Azacitidine Switch to Lenalidomide Eradicated the TP53/ CDKN2A Co-Mutated Clone and Induced Long-Term Erythroid Response in Del(5q) MDS


                                  http://austinpublishinggroup.com/hematology/online-first.php



Managementof progressing Myelodysplastic Syndrome (MDS) represents a very difficult task for clinicians. While targeted therapy with Lenalidomide (LEN) is administered at low-risk phase and is primarily effective in patients with deletion of chromosome 5q, it is largely ineffective upon progression at High-Risk (HR) MDS phase characterized by accumulation of adverse somatic mutations involving the tumor suppressor protein TP53. LEN therapy is not administered to MDS-progressing patients. However, it may be of clinical benefit if LEN could prolong the Azacitidine (AZA)-mediated response that is often complicated by AZA-resistance. We herein present longitudinal data from MDS del(5q) patient that progressed to HR-MDS EB1 with red blood cell transfusion dependency. While administration AZA induced the Complete marrow Response (mCR) the switch to LEN therapy repelled the progression-prone sub clones characterized by adverse somatic mutations and restored hematology parameters.

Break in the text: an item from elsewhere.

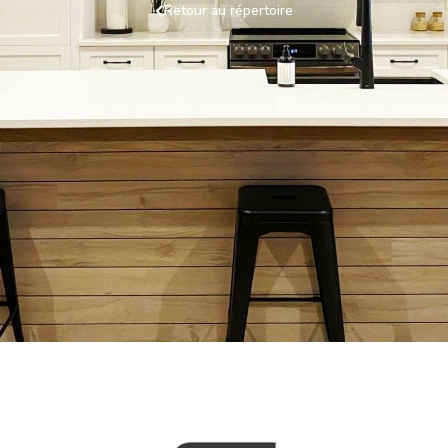
Retour au répertoire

MDS progression is often associated with the accumulation of genetic aberrations that allow high survival properties for myeloblast outgrowth. In MDS subtype characterized by chromosome 5q deletion, the sensitivity to LEN treatment may lead to red blood cell recovery of transfusion-dependent anemia. LEN therapy induces tumor-specific cell lethality via Cereblon-dependent degradation of haplodeficient proteins encoded within the commonly deleted region at chromosome 5q. In non-del(5q) MDS, LEN sensitivity was documented to enhance the Erythropoietin (EPO) receptor-initiated transcriptional response. Monitoring of cytogenetic aberrations by FISH and nucleotide variants by NGS provides useful data for assessment of clinical outcomes example includes a study showing that non-del(5q) ancestral clones containing a distinct pattern of mutations may expanded over time on LEN. Inversely, loss of LEN sensitivity may lead to re-expansion of del(5q) clone with transient sensitivity to DNA-methylation inhibitor AZA. Despite the promising potential of AZA and LEN therapy to block progression in HR-MDS and to induce complete remission, the AZA-based combinations had similar response rate (ORR) to AZA alone (Sekeres, Othus et al. 2017). The del(5q) MDS patients may progress to HR-MDS, which is indicated for AZA therapy. Since this process has been in some patients associated with mutations of tumor suppressor TP53, the response to AZA may be limited.